Submit the jar file to the Hadoop cluster to start the process, with the following set of argument path using below command:
java -jar uber-cds-0.0.1-SNAPSHOT.jar -s “path to ppt/pdf/image file” -d “path to destination” -f “path to text file” -c “path to core-site.xml” -h “path to hdfs-site.xml”
Once you have submitted the jar , you can check the metadata of the file stored in Hbase table by following commands:
Launch Hbase shell
Scan the Hbase table
Finally, the message reaches the Kafka Consumer, as shown in the screenshot below
./kafka-console-consumer.sh –zookeeper 10.5.3.196:2181 –topic mytopic –from-beginning.
On consuming the message from Kafka Consumer, it will be indexed by Solr and will finally be sent to Banana (rich and flexible UI, enabling users to rapidly develop end-to-end applications that leverage the power of Apache Solr).
- Healthcare: Online storage and sharing of medical prescriptions by doctors in the form of images is becoming increasingly important for medical organizations and large hospitals.

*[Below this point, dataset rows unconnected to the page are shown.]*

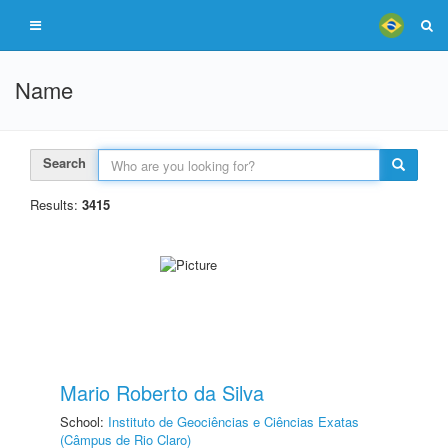
Name
Search
Results:
3415
Mario Roberto da Silva
School:
Instituto de Geociências e Ciências Exatas
(Câmpus de Rio Claro)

This application presents a distributed architecture based on Hadoop and HBase to support online storage and sharing for medical/prescription images. An experimental system called CloudDICOM is designed and realized based on this architecture.

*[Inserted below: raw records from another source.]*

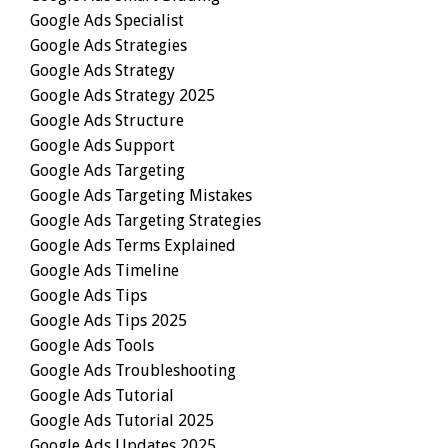
Google Ads Specialist
Google Ads Strategies
Google Ads Strategy
Google Ads Strategy 2025
Google Ads Structure
Google Ads Support
Google Ads Targeting
Google Ads Targeting Mistakes
Google Ads Targeting Strategies
Google Ads Terms Explained
Google Ads Timeline
Google Ads Tips
Google Ads Tips 2025
Google Ads Tools
Google Ads Troubleshooting
Google Ads Tutorial
Google Ads Tutorial 2025
Google Ads Updates 2025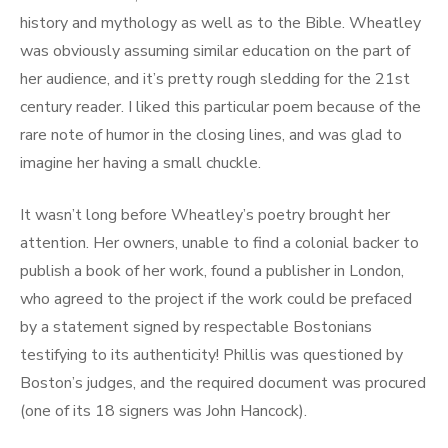
history and mythology as well as to the Bible. Wheatley
was obviously assuming similar education on the part of
her audience, and it’s pretty rough sledding for the 21st
century reader. I liked this particular poem because of the
rare note of humor in the closing lines, and was glad to
imagine her having a small chuckle.
It wasn’t long before Wheatley’s poetry brought her
attention. Her owners, unable to find a colonial backer to
publish a book of her work, found a publisher in London,
who agreed to the project if the work could be prefaced
by a statement signed by respectable Bostonians
testifying to its authenticity! Phillis was questioned by
Boston’s judges, and the required document was procured
(one of its 18 signers was John Hancock).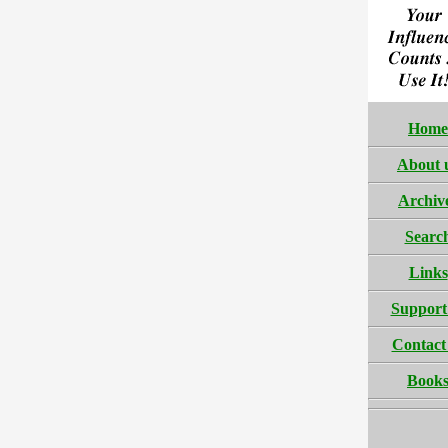
Home
About 
Archiv
Searc
Links
Support
Contact
Book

- This new application architecture focuses on designing the architecture, workflow, data schema, and then on analyzing the components in CloudDICOM. Firstly, DICOM messages sent by clients will be received, converted and stored into Hadoop and HBase. Then, these messages will be indexed and generated query and index database. The components of DICOM query based on this index are implemented to provide online DICOM query for clients. The test results demonstrate that CloudDICOM can provide online storage and sharing service for large-scale medical images, and support standard DICOM Query.
- E-Government: E-Government has entered into a new age of mass data. Therefore, storing images and managing to manage the emergency events,
- E-government information resource sharing and providing intelligent- personalized one-stop information service.
- Heterogeneous Sensor Data: Internet of Things (IoT) is playing a much important role in modern agriculture development. However, problems of efficient storing and reasoning those massive heterogeneous sensor data collected from variety of sensing equipment need to be resolved to implement Internet of Things in agriculture. This application explores the architecture of Internet of Things in agriculture with heterogeneous sensor data, and proposes a design of implementation to Internet of Things in agriculture based on cloud computing. The design is based on two-tier storage structure of HBase, which is a distributed database with high scalability and a distributed programming framework. Hence, this design provides scalable storage, efficient data access, and eases other processing of sensor data.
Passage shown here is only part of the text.